17 January 2025

"Invisible second patients"

 Most people know about this, but may not be aware of the extent or severity of the problem...
"Not long after his wife was diagnosed with Alzheimer’s disease, Tom Lee picked up a book on caregiving, one of the many he’d devour in those early, frightening weeks, when the future felt suddenly impossible to imagine. Amid all the information and advice, he read a line that stopped him cold. “It said, make sure you take care of yourself, and leave at least 15 minutes to yourself every day,” he remembers. “I thought, 15 minutes? Are you kidding me? That’s not even enough time to open a book. When I read that, I really started to wonder what I was in for.”

He first noticed something was wrong in 2017, when Antoinette was 69. She started repeating questions and sometimes struggled to grasp complex ideas. For years, she’d done the couple’s taxes, but that fall, for the first time, she had trouble with the calculations. “I sat down with her, and we went over it a dozen times,” Lee says. “And she just couldn’t get it.” By the following summer, they had a diagnosis.

Six and a half years later, she is in what doctors refer to as mid-stage Alzheimer’s. “That’s when things start to really fall apart,” he says. Patients begin forgetting who they are and where they live. They become moody, withdrawn, combative. As their sleep and circadian rhythms unravel, patients sometimes stay up all night, requiring their caregivers to stay up, too. Routine tasks such as getting dressed become difficult without help, and speech gets more confused. “Toni went through a period where about two-thirds of her words were uninterpretable,” Lee says. “They were words she made up, and she would rhyme things as she spoke.” These days, almost nothing she says makes sense. “You ask her if she’s hungry, and ‘no’ could very well mean ‘yes.’” This middle period is also when patients begin to wander, or fall. One day last summer, Antoinette walked away while Lee was out watering tomatoes in the garden. He found her a quarter-mile down the road, talking to a neighbor’s mailbox.
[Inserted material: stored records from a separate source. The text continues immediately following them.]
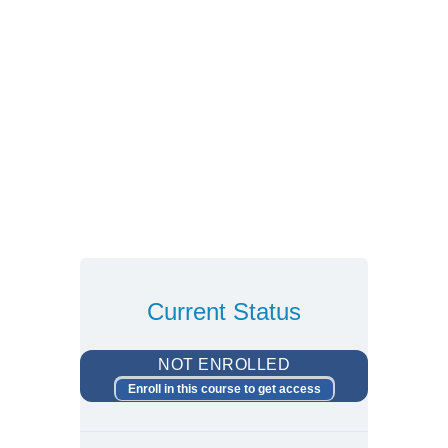
Current Status
NOT ENROLLED
Enroll in this course to get access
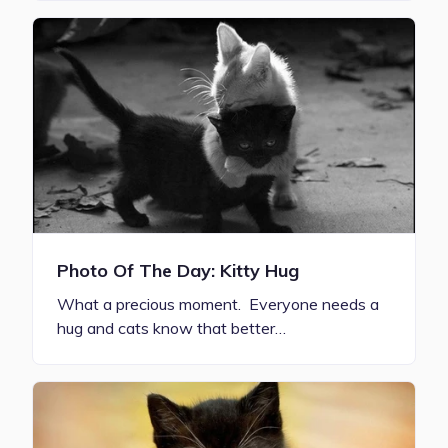
Photo Of The Day: Kitty Hug
What a precious moment. Everyone needs a
hug and cats know that better…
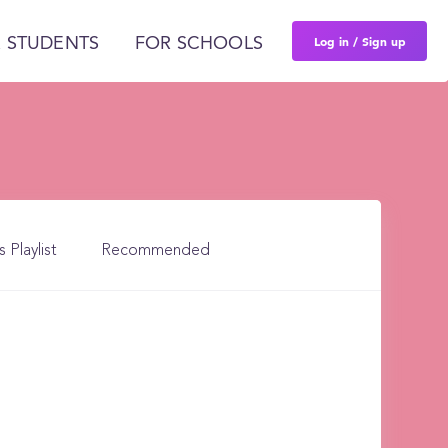
Log in / Sign up
 STUDENTS
FOR SCHOOLS
s Playlist
Recommended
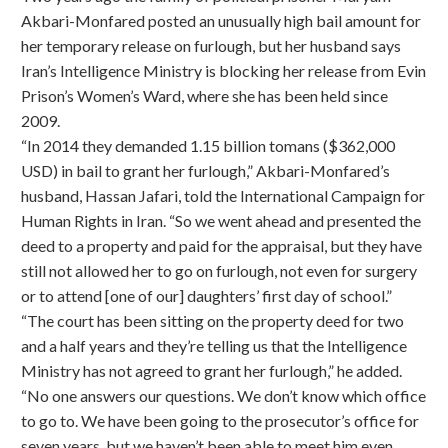
Akbari-Monfared posted an unusually high bail amount for
her temporary release on furlough, but her husband says
Iran’s Intelligence Ministry is blocking her release from Evin
Prison’s Women’s Ward, where she has been held since
2009.
“In 2014 they demanded 1.15 billion tomans ($362,000
USD) in bail to grant her furlough,” Akbari-Monfared’s
husband, Hassan Jafari, told the International Campaign for
Human Rights in Iran. “So we went ahead and presented the
deed to a property and paid for the appraisal, but they have
still not allowed her to go on furlough, not even for surgery
or to attend [one of our] daughters’ first day of school.”
“The court has been sitting on the property deed for two
and a half years and they’re telling us that the Intelligence
Ministry has not agreed to grant her furlough,” he added.
“No one answers our questions. We don’t know which office
to go to. We have been going to the prosecutor’s office for
seven years, but we haven’t been able to meet him even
“As a caregiver, you watch bit by bit as your time slips away,” he says, “and then one day you look up and realize that things you once took for granted, like finding an hour to read or listen to music or go for a run—all that’s gone. You become totally absorbed in caring for this person, making sure they are safe and secure and that their basic human needs are met.”
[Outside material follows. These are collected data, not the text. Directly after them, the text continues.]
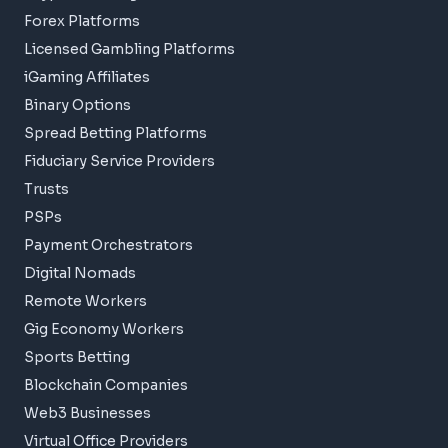
Forex Platforms
Licensed Gambling Platforms
iGaming Affiliates
Binary Options
Spread Betting Platforms
Fiduciary Service Providers
Trusts
PSPs
Payment Orchestrators
Digital Nomads
Remote Workers
Gig Economy Workers
Sports Betting
Blockchain Companies
Web3 Businesses
Virtual Office Providers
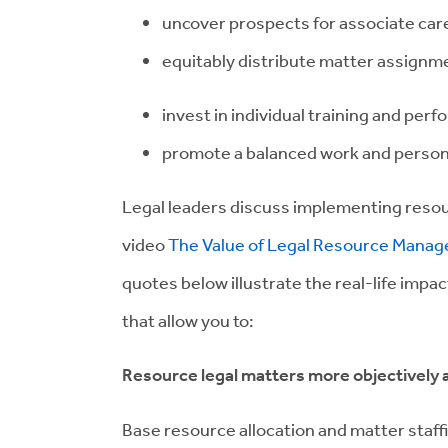
uncover prospects for associate car
equitably distribute matter assignm
invest in individual training and p
promote a balanced work and personal
Legal leaders discuss implementing reso
video
The Value of Legal Resource Manag
quotes below illustrate the real-life impa
that allow you to:
Resource legal matters more objectively a
Base resource allocation and matter staff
Across the country, there are more than 11 million people like Tom Lee: unpaid caregivers for someone with dementia. Usually, that someone is a family member or a loved one—the burden falls disproportionately on women—and the majority of caregivers spend one to three years in that role. Often they spend many more.
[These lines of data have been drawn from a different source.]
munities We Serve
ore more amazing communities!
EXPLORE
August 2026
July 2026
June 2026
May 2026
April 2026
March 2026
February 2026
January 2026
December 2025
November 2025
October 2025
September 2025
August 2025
They are all part of an accelerating crisis. Nearly seven million Americans over 65 have Alzheimer’s, the most common cause of dementia. As the population ages, that number is growing—to a projected 13 million by 2050...
I have been a caregiver in similar circumstances (and the same precepts would apply to families who have children with special needs).   The difficulties are intense and unavoidable, and they push you to the boundaries of your compassion.  The discussion excerpted above continues at length in the most recent issue of Harvard Magazine

I will add that in my opinion, the people who have the power to effect changes in the system (executives in businesses, state and national congresspeople) tend to be wealthy and are able to turf these caregiving responsibilites on to paid helpers, and they have very little personal incentive to enact meaningful changes in the status quo.